**EXERCISE**
Restate each record word for word, omitting whatever pictures it holds.

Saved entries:
──────────

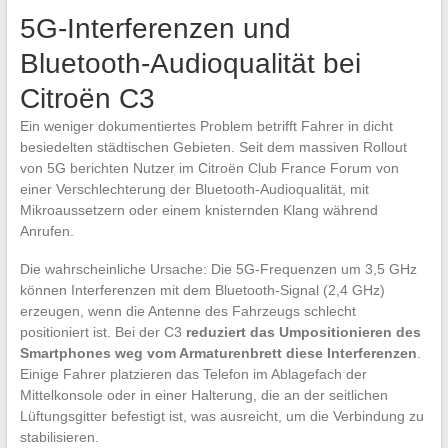
5G-Interferenzen und
Bluetooth-Audioqualität bei
Citroën C3
Ein weniger dokumentiertes Problem betrifft Fahrer in dicht
besiedelten städtischen Gebieten. Seit dem massiven Rollout
von 5G berichten Nutzer im Citroën Club France Forum von
einer Verschlechterung der Bluetooth-Audioqualität, mit
Mikroaussetzern oder einem knisternden Klang während
Anrufen.
Die wahrscheinliche Ursache: Die 5G-Frequenzen um 3,5 GHz
können Interferenzen mit dem Bluetooth-Signal (2,4 GHz)
erzeugen, wenn die Antenne des Fahrzeugs schlecht
positioniert ist. Bei der C3
reduziert das Umpositionieren des
Smartphones weg vom Armaturenbrett diese Interferenzen
.
Einige Fahrer platzieren das Telefon im Ablagefach der
Mittelkonsole oder in einer Halterung, die an der seitlichen
Lüftungsgitter befestigt ist, was ausreicht, um die Verbindung zu
stabilisieren.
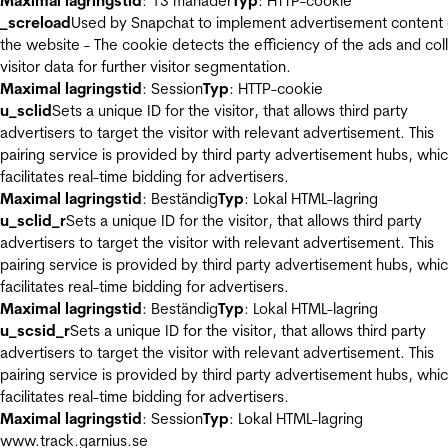
Maximal lagringstid
: 13 månader
Typ
: HTTP-cookie
_screload
Used by Snapchat to implement advertisement content
the website - The cookie detects the efficiency of the ads and col
visitor data for further visitor segmentation.
Maximal lagringstid
: Session
Typ
: HTTP-cookie
u_sclid
Sets a unique ID for the visitor, that allows third party
advertisers to target the visitor with relevant advertisement. This
pairing service is provided by third party advertisement hubs, whi
facilitates real-time bidding for advertisers.
Maximal lagringstid
: Beständig
Typ
: Lokal HTML-lagring
u_sclid_r
Sets a unique ID for the visitor, that allows third party
advertisers to target the visitor with relevant advertisement. This
pairing service is provided by third party advertisement hubs, whi
facilitates real-time bidding for advertisers.
Maximal lagringstid
: Beständig
Typ
: Lokal HTML-lagring
u_scsid_r
Sets a unique ID for the visitor, that allows third party
advertisers to target the visitor with relevant advertisement. This
pairing service is provided by third party advertisement hubs, whi
facilitates real-time bidding for advertisers.
Maximal lagringstid
: Session
Typ
: Lokal HTML-lagring
www.track.garnius.se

──────────

**ANSWER TO THIS TASK**
5G-Interferenzen und
Bluetooth-Audioqualität bei
Citroën C3
Ein weniger dokumentiertes Problem betrifft Fahrer in dicht
besiedelten städtischen Gebieten. Seit dem massiven Rollout
von 5G berichten Nutzer im Citroën Club France Forum von
einer Verschlechterung der Bluetooth-Audioqualität, mit
Mikroaussetzern oder einem knisternden Klang während
Anrufen.
Die wahrscheinliche Ursache: Die 5G-Frequenzen um 3,5 GHz
können Interferenzen mit dem Bluetooth-Signal (2,4 GHz)
erzeugen, wenn die Antenne des Fahrzeugs schlecht
positioniert ist. Bei der C3
reduziert das Umpositionieren des
Smartphones weg vom Armaturenbrett diese Interferenzen
.
Einige Fahrer platzieren das Telefon im Ablagefach der
Mittelkonsole oder in einer Halterung, die an der seitlichen
Lüftungsgitter befestigt ist, was ausreicht, um die Verbindung zu
stabilisieren.
Maximal lagringstid
: 13 månader
Typ
: HTTP-cookie
_screload
Used by Snapchat to implement advertisement content
the website - The cookie detects the efficiency of the ads and col
visitor data for further visitor segmentation.
Maximal lagringstid
: Session
Typ
: HTTP-cookie
u_sclid
Sets a unique ID for the visitor, that allows third party
advertisers to target the visitor with relevant advertisement. This
pairing service is provided by third party advertisement hubs, whi
facilitates real-time bidding for advertisers.
Maximal lagringstid
: Beständig
Typ
: Lokal HTML-lagring
u_sclid_r
Sets a unique ID for the visitor, that allows third party
advertisers to target the visitor with relevant advertisement. This
pairing service is provided by third party advertisement hubs, whi
facilitates real-time bidding for advertisers.
Maximal lagringstid
: Beständig
Typ
: Lokal HTML-lagring
u_scsid_r
Sets a unique ID for the visitor, that allows third party
advertisers to target the visitor with relevant advertisement. This
pairing service is provided by third party advertisement hubs, whi
facilitates real-time bidding for advertisers.
Maximal lagringstid
: Session
Typ
: Lokal HTML-lagring
www.track.garnius.se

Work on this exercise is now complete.